The journal is a lined writing pad, bound at the top with a spiral ring and cluttered inside with confessions, confusion and the crushing weight of a child’s pain. “The images are so far away, decades away, but chokingly vivid. I can hear him shushing me, forceful, I can feel how little he really saw me or cared about me. That little girl didn’t feel like a person in that moment, in that dark spare bedroom. She felt less than a living, breathing thing, lying there still and quiet, like a stuffed animal rather than an innocent child. That feeling of insignificance is so strong it weighs me down, even all these years later, and in the light of day.”

Scientists like Ciardullo are working hard to understand dark matter, this nonluminous material that makes up so much of who we are as a universe. The planets, the moons, the gaseous balls of light that we wish upon are really just the icing on a cake made of unknown ingredients, a vast shapeless sea that is at once holding things together and, it turns out, pushing them apart.
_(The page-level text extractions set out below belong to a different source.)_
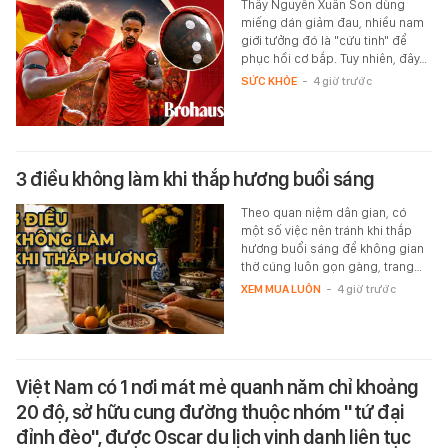
Thấy Nguyễn Xuân Son dùng
miếng dán giảm đau, nhiều nam
giới tưởng đó là "cứu tinh" để
phục hồi cơ bắp. Tuy nhiên, đây…
SỨC KHỎE
-
4 giờ trước
3 điều không làm khi thắp hương buổi sáng
Theo quan niệm dân gian, có
một số việc nên tránh khi thắp
hương buổi sáng để không gian
thờ cúng luôn gọn gàng, trang…
XEM MUA LUÔN
-
4 giờ trước
Việt Nam có 1 nơi mát mẻ quanh năm chỉ khoảng
20 độ, sở hữu cung đường thuộc nhóm "tứ đại
đỉnh đèo", được Oscar du lịch vinh danh liên tục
Dark matter is all around us, wrapped around our constellations and tucked into the folds of our memories. Unseen forces and hidden hurts and grave errors of judgment, black spaces we can’t see or refuse to see but can feel, taking up more room than they should, mystifying scientists and middle-aged women who spent their lives believing one truth and then painstakingly unraveling another.

7 thoughts on “Dark Matter

  1. Kristen

    I wish I could give that little girl a huge hug and make everything ok. Instead I’ll just tell you I love you and am thinking of you.

    Reply
  2. Jan

    What a deep perception of dark matter that each one of us can relate to. Thank you so much for your decision to share. I know it is not easy. Praying you feel the light of the loving truth permeate the unfair darkness that was wrapped around you. always praying ….

    Reply
  3. Erin Rose

    The last way I could think of you is as insignificant… we so rarely see ourselves as we are, in your case strong, beautiful and courageous top the list. I continue to pray for your peace…

    Reply
  4. Jessica

    Wow, such powerful writing. I just found you through a link Kim Bongiorno shared and I’m so glad I did. I’m sorry that you have such troubling memories to write about, I hope writing through the pain helps in some way.